Convex Multiclass Segmentation with Shearlet Regularization

TL;DR

This paper introduces a novel shearlet-based regularization method for convex multi-label image segmentation, effectively capturing curved textures and structures, outperforming traditional total variation approaches.

Contribution

The paper pioneers the use of shearlet transforms as regularizers in segmentation models, providing a new approach for better curved structure segmentation.

Findings

Shearlet regularization outperforms TV in segmenting curved textures.

The proposed method effectively incorporates shearlet transforms via FFT and ADMM.

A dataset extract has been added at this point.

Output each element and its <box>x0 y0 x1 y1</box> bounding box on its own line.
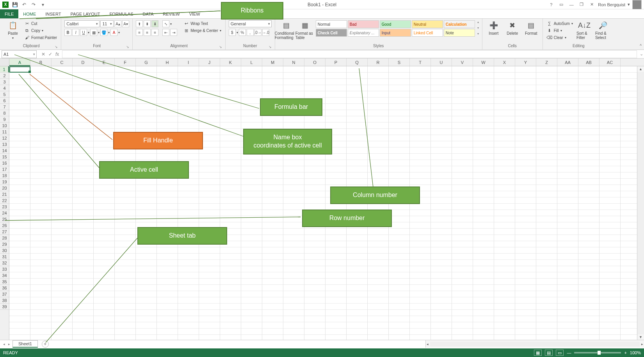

Numerical examples demonstrate improved segmentation of curved structures.

Abstract

Segmentation plays an important role in many preprocessing stages in image processing. Recently, convex relaxation methods for image multi-labeling were proposed in the literature. Often these models involve the total variation (TV) semi-norm as regularizing term. However, it is well-known that the TV functional is not optimal for the segmentation of textured regions. In recent years directional representation systems were proposed to cope with curved singularities in images. In particular, curvelets and shearlets provide an optimally sparse approximation in the class of piecewise smooth functions with $C^2$ singularity boundaries. In this paper, we demonstrate that the discrete shearlet transform is suited as regularizer for the segmentation of curved structures. Neither the shearlet nor the curvelet transform where used as regularizer in a segmentation model so far. To this end, we have implemented a translation invariant finite discrete shearlet transform based on the FFT. We describe how the shearlet transform can be incorporated within the multi-label segmentation model and show how to find a minimizer of the corresponding functional by applying an alternating direction method of multipliers. Here the Parseval frame property of our shearlets comes into play. We demonstrate by numerical examples that the shearlet regularized model can better segment curved textures than the TV regularized one and that the method can also cope with regularizers obtained from non-local means.